Il ne faut cependant pas sous-estimer la pertinence de la question soulevée par Poutine. La vérité ne se vote pas à la majorité des voix. Elle ne peut compter que sur l’esprit critique qui consiste à faire la part de l’objectif et du subjectif dans le choix des faits et leur interprétation.

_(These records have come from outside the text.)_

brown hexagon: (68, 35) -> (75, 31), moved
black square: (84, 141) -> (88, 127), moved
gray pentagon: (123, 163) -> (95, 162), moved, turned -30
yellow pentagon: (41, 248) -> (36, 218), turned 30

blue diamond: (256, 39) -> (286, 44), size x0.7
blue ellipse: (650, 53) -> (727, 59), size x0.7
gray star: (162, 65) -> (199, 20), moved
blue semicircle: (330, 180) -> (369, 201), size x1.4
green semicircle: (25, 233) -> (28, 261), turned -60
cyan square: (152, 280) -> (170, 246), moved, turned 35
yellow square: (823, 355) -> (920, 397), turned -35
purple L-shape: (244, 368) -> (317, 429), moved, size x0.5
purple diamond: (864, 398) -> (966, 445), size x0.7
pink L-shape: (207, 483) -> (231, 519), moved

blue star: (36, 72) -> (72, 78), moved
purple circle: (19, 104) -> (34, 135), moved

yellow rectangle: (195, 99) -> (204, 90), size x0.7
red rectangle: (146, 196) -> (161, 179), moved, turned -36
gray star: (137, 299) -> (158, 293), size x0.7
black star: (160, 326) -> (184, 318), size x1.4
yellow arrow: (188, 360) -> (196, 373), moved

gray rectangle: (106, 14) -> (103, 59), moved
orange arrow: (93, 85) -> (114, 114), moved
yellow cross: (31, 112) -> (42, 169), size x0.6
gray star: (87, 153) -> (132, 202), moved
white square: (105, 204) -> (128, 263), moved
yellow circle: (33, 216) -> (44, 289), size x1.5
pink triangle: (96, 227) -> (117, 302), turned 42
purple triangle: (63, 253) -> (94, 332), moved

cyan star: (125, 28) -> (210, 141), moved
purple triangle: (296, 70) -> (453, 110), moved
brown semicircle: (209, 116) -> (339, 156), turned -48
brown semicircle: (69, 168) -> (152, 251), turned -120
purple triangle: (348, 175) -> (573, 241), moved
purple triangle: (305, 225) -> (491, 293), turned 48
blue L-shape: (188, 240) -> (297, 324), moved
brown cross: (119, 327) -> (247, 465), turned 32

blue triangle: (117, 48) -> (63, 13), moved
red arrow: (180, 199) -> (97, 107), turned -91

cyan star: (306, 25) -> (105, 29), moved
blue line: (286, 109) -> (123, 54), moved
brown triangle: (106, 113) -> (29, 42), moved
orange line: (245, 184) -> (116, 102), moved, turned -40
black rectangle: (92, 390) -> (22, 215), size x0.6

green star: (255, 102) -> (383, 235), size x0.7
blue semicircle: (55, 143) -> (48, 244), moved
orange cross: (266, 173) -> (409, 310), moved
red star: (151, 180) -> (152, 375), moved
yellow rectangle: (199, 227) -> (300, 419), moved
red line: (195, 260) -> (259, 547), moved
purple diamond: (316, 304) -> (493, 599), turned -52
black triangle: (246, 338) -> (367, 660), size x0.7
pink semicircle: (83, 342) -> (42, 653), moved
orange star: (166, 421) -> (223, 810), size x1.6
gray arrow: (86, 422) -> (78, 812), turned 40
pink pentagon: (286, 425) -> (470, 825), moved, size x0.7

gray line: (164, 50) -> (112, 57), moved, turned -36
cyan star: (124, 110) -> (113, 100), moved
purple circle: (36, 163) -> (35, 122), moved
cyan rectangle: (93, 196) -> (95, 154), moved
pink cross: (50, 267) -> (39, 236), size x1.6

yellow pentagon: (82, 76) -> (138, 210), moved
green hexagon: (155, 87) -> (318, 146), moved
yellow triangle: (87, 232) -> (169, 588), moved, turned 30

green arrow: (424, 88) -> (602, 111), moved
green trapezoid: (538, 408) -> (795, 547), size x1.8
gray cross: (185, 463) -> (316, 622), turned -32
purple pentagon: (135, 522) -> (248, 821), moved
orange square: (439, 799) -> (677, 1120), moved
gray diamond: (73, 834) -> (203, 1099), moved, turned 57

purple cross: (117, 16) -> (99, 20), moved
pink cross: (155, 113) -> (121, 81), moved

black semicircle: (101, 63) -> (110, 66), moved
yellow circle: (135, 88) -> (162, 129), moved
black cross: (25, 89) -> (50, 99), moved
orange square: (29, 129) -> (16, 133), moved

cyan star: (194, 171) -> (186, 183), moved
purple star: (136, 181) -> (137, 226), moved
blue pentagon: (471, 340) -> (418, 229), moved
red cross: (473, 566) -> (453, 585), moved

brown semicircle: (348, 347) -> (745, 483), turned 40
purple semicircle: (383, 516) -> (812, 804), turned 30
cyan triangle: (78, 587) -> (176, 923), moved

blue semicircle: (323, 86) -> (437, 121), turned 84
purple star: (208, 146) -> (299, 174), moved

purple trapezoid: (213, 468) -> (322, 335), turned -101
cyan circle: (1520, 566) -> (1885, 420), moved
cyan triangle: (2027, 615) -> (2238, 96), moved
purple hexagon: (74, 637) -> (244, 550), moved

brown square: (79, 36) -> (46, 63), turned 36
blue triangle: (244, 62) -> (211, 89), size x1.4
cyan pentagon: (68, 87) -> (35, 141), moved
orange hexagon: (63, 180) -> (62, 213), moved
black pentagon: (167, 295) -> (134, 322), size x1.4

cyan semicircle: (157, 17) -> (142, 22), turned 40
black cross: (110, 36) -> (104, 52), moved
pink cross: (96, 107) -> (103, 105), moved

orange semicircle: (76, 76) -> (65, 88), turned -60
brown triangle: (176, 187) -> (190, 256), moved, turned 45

Aucun ancien dirigeant du KGB n’ignore la puissance de la réécriture de l’histoire au service d’une idéologie. Le hic, c’est que si Vladimir Poutine a toujours le combat où il excelle, mais il ne dispose plus d’idéologie. Celle du Communisme est morte. « L’idéologie est morte, vive l’idéologie ! », cette vérité du système monarchique n’a pas cours dans les autres régimes. Il est plus facile de remplacer le corps du roi par un membre de sa famille que de formuler et d’imposer un corpus entier de philosophie nouvelle.
Poutine a beau vouloir imiter la Chine qui contrôle son information, il ne peut y parvenir en raison du fait que de nombreux Russes pratiquent les langues occidentales. L’intox et l’infox sont de ce fait fragilisées. Ce n’est qu’un juste retour des choses, car c’est bien grâce à ces proximité et perméabilité que l’influence russe donne ici sa pleine mesure, alors que les Chinois n’ont que peu d’efficacité. Les joueurs d’échecs ont cet avantage sur ceux de go.